══ Records for processing ══

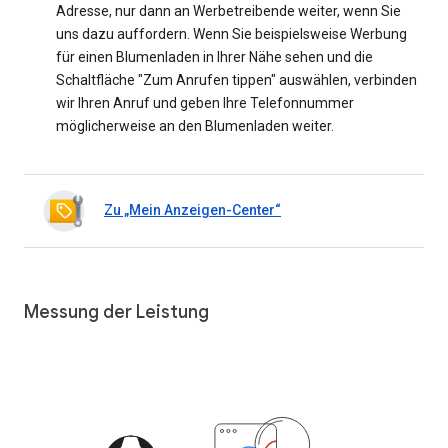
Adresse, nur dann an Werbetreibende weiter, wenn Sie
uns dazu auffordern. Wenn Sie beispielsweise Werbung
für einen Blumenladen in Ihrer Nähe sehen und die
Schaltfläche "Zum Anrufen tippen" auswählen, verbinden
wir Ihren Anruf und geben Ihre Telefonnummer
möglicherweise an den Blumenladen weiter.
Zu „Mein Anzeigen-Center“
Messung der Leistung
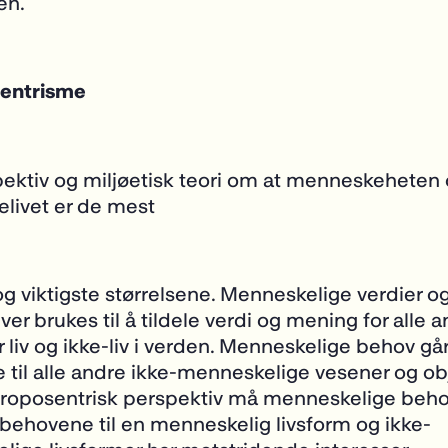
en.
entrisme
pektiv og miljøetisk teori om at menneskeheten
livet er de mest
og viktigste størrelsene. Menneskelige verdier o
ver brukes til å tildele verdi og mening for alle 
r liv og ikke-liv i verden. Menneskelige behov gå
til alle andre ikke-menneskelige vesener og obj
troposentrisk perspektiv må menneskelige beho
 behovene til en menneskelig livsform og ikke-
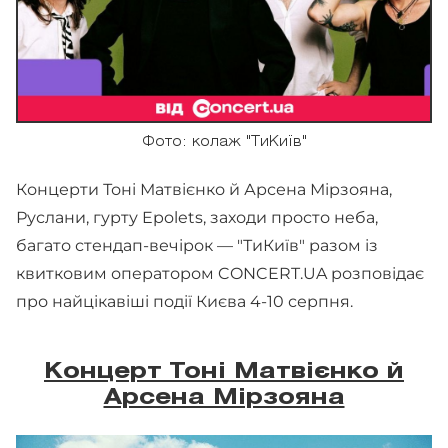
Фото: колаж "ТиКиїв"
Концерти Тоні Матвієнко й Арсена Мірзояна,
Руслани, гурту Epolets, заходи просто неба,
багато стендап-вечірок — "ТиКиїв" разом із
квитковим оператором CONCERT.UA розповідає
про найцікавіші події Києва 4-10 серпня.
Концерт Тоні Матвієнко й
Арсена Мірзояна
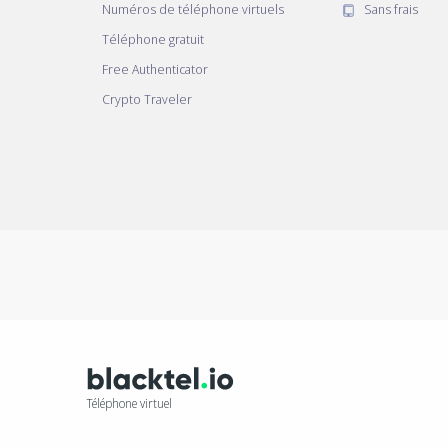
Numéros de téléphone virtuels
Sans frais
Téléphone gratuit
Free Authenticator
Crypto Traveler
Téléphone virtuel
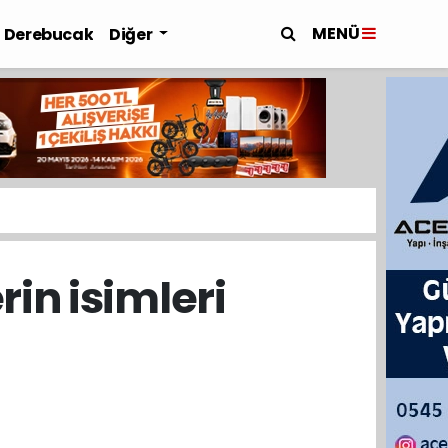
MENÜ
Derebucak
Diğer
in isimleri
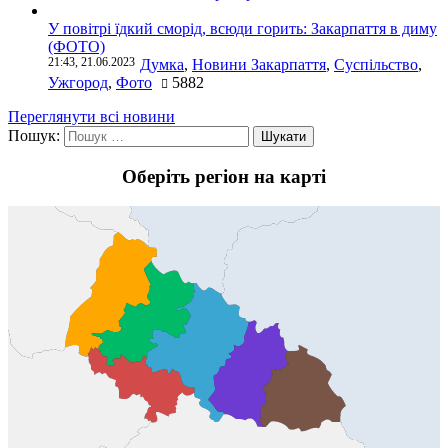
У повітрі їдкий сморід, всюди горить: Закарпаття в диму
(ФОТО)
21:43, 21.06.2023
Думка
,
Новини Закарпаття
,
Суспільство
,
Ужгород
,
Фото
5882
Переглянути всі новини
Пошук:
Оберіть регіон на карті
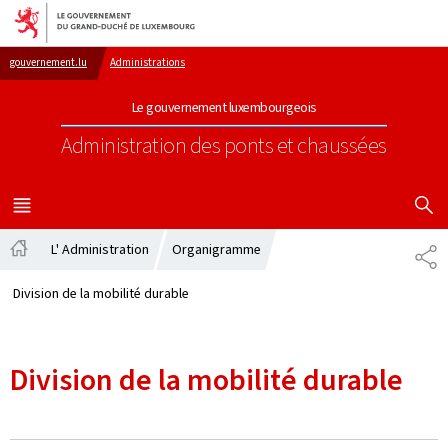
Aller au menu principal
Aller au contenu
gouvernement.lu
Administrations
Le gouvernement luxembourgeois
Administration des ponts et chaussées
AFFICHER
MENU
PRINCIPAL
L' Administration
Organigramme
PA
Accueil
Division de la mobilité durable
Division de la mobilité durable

═══
══ Records for processing ══

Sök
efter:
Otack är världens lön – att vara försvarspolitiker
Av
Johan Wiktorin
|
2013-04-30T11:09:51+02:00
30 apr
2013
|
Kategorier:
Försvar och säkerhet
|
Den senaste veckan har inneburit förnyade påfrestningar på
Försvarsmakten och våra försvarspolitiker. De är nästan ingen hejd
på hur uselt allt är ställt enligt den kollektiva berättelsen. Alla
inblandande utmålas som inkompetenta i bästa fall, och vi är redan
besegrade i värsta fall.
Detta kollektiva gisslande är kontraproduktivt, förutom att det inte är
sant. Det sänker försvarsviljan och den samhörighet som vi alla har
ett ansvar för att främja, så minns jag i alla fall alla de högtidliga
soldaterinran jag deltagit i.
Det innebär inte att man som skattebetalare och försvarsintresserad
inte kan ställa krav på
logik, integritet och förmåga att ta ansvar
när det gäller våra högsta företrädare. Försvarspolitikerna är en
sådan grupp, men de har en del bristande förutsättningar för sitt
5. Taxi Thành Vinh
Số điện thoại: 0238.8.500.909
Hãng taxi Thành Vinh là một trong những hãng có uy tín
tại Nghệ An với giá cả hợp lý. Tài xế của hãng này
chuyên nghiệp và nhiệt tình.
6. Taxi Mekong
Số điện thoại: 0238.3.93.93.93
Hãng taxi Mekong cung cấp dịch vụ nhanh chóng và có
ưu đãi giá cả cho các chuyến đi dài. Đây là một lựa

═══
══ Records for processing ══

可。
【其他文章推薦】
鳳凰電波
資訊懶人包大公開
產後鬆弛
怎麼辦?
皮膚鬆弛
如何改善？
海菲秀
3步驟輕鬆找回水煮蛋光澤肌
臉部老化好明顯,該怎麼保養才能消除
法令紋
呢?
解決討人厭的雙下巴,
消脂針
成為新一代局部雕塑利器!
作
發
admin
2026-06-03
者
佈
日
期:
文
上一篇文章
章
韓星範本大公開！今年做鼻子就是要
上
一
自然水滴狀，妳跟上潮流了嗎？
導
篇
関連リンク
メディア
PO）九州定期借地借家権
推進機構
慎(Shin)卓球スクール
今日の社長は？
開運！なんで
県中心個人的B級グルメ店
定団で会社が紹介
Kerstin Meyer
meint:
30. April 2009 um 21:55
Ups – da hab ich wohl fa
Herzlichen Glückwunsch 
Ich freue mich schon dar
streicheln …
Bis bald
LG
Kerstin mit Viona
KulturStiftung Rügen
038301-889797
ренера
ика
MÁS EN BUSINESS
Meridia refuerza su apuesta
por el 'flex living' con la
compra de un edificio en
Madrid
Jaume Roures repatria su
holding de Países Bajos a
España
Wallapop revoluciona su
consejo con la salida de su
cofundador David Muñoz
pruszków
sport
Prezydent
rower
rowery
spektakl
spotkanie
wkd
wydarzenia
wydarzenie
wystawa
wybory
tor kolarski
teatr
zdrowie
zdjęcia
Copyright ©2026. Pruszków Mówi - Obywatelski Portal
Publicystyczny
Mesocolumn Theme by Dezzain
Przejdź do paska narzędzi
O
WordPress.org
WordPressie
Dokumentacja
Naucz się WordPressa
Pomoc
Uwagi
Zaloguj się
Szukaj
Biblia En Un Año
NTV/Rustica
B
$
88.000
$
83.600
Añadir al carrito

═══

Look above for the line containing "Publicystyczny". Output from there through the line containing "Añadir al carrito", exactly and inclusively.

Publicystyczny
Mesocolumn Theme by Dezzain
Przejdź do paska narzędzi
O
WordPress.org
WordPressie
Dokumentacja
Naucz się WordPressa
Pomoc
Uwagi
Zaloguj się
Szukaj
Biblia En Un Año
NTV/Rustica
B
$
88.000
$
83.600
Añadir al carrito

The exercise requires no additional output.